Required work: Return the run of lines below that opens with the line containing "Describe the element at coordinates (98, 2543)" and closes with the line containing "The image size is (1280, 1486).", keeping each one exact.

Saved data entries
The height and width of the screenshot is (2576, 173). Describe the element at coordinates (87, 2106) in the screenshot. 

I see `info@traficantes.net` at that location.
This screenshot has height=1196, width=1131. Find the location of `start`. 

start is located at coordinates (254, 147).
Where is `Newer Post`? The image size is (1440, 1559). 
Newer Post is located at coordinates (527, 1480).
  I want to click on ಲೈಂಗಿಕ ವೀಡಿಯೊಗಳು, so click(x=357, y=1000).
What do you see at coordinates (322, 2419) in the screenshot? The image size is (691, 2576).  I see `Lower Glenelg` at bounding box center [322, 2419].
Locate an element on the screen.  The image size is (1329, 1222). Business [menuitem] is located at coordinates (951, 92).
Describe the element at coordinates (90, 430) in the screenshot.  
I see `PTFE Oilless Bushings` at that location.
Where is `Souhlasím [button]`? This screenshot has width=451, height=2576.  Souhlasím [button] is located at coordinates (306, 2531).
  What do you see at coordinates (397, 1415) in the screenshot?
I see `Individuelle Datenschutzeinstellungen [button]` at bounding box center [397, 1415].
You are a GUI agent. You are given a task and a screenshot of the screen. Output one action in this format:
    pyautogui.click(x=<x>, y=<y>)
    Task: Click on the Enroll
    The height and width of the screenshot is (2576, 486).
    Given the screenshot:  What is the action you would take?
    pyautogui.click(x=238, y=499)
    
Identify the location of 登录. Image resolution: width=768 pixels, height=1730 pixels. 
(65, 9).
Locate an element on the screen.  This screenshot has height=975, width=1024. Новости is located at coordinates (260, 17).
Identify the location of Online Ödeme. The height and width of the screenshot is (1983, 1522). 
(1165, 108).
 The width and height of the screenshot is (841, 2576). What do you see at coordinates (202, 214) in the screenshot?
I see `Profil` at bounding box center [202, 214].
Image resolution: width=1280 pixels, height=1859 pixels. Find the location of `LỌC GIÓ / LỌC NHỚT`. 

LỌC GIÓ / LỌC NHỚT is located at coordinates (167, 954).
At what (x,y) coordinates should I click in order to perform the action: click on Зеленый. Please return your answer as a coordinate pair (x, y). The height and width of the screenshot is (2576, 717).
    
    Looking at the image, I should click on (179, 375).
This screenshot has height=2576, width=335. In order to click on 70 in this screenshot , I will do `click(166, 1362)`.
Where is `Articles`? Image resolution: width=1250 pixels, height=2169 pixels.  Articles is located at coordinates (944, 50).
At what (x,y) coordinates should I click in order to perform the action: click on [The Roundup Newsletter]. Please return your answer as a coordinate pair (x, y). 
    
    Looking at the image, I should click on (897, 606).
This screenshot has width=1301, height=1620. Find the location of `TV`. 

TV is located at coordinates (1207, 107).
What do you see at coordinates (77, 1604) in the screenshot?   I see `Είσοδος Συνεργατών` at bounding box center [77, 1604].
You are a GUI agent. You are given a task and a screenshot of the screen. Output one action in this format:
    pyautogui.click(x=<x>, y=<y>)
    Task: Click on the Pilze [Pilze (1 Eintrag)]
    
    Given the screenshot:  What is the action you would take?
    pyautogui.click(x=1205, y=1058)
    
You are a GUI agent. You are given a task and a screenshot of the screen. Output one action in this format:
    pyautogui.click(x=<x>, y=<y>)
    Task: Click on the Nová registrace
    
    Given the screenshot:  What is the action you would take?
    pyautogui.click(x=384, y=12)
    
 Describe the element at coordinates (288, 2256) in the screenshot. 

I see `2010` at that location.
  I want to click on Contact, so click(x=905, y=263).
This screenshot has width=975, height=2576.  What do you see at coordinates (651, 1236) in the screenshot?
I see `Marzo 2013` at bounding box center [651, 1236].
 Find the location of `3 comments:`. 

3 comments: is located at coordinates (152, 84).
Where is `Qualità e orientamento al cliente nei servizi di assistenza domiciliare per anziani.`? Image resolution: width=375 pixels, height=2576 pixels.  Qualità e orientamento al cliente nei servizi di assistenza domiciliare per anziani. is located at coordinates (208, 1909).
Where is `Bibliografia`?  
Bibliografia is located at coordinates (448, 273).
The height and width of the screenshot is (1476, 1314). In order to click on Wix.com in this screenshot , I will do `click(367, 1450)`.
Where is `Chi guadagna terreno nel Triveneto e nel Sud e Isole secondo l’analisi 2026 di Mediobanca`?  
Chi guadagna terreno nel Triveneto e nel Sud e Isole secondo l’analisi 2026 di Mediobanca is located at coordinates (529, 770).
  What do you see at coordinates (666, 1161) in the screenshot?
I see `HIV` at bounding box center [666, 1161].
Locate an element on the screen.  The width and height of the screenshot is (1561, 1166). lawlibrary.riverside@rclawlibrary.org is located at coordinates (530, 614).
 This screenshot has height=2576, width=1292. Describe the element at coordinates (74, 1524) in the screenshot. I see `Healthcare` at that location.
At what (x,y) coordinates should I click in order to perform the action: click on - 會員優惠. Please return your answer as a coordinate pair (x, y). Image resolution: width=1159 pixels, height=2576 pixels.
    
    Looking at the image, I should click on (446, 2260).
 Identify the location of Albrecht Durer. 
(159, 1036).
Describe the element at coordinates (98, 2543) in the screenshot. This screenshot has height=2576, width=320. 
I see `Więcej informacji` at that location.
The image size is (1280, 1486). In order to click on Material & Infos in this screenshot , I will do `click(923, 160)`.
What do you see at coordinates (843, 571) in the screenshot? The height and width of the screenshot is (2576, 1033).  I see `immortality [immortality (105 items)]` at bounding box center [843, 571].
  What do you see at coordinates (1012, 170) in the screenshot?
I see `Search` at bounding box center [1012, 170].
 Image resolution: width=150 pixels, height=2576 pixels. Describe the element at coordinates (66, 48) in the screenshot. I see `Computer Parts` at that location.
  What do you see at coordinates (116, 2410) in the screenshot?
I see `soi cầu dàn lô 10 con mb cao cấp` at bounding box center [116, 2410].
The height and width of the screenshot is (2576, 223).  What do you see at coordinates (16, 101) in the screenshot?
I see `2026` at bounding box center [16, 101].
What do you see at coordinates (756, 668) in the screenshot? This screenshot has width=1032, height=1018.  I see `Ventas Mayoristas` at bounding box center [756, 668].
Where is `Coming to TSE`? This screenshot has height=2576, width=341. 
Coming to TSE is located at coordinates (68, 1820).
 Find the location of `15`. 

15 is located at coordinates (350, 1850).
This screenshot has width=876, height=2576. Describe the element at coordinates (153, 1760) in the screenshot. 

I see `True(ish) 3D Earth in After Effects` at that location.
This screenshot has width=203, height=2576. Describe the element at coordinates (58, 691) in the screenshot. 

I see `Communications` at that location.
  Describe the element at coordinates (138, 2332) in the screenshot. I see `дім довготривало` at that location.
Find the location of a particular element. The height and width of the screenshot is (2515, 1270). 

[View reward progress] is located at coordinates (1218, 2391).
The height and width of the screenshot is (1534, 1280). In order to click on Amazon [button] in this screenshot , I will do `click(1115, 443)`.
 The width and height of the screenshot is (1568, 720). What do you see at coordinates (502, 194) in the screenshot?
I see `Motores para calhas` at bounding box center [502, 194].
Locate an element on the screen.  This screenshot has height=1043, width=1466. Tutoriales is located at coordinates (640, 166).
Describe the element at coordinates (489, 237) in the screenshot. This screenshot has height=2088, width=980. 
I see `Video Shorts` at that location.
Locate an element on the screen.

Answer area:
Describe the element at coordinates (98, 2543) in the screenshot. This screenshot has height=2576, width=320. 
I see `Więcej informacji` at that location.
The image size is (1280, 1486). In order to click on Material & Infos in this screenshot , I will do `click(923, 160)`.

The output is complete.